Епископ выплыл из ризницы, за ним показался хор и двинулся, друг дружке в затылок, между могилами, к кресту. Стройная процессия стихарей потекла к пастве - темной, расползающейся толпе, от которой уже отделялись, строясь на ходу, ветераны, трубачи и бойскауты. Конечно, церемонию отрепетировали, но на ухабистой, кочковатой земле продвижение разных частей выходило неслаженным, зыбким. Наконец, кое-как перетасовались, встали по предписанным местам, образовав три стороны расхлябанного квадрата. Было жарко, ни ветерка, и будничные звуки - петух кукарекнул на ферме, в долине жалостно простонал паровоз - назойливо лезли в уши. И очень Лили было неприятно стоять к этим людям так близко. Чуять запах их лежалого траура, их воскресной обувки. Их печаль, столь высокая, побеждавшая смерть, покуда все были в храме, под зелеными ветками вдруг стала банальной, ханжеской и убогой. Над головами носились грачи и швырялись прутиками, и прутики падали, кружа, с вышины, приземлялись на женские шляпки. Кто шмыгал носом, кто прочищал горло.

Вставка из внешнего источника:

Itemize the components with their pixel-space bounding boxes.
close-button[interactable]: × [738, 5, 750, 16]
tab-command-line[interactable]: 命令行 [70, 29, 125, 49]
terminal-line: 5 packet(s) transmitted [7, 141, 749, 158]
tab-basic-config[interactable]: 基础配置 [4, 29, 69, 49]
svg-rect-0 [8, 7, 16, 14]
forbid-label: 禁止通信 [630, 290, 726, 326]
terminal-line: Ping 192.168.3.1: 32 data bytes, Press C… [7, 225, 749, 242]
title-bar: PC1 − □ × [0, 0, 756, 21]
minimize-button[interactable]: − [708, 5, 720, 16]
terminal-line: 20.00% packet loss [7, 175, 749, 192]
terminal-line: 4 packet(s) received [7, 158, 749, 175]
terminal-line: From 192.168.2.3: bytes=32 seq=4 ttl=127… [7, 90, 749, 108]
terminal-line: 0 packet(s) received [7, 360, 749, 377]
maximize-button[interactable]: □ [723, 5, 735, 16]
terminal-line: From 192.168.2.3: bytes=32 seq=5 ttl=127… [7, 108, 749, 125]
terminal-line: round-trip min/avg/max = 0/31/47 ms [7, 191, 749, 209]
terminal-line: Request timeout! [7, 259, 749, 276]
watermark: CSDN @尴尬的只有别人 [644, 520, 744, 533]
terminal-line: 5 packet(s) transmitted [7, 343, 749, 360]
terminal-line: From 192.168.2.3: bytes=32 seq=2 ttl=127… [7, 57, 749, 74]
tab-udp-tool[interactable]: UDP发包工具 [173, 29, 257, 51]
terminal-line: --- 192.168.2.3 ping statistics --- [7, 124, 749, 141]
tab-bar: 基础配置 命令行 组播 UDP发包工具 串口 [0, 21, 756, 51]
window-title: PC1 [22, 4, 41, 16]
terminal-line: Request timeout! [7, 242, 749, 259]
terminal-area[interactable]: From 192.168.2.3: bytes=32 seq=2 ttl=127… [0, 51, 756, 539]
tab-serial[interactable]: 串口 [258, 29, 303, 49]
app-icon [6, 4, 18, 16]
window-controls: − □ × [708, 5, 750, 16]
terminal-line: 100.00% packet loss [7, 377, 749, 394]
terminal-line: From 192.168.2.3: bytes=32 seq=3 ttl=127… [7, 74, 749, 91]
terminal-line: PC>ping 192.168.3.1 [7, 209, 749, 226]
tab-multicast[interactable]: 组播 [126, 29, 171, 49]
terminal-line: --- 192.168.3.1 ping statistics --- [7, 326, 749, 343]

Некоторые кашляли.

Усилием воли она от всего этого отвлеклась, заставила себя сосредоточиться исключительно на кресте. Что ж, работа хорошая, хотя, конечно, впечатление было бы в сто раз лучше, будь они там не так щедры на узоры. Но ничего, и это еще прекрасный вкус по сравненью с гранитными ужасами, каких в соседних деревнях понаставили. Интересно, что сказал бы по этому поводу Ричард.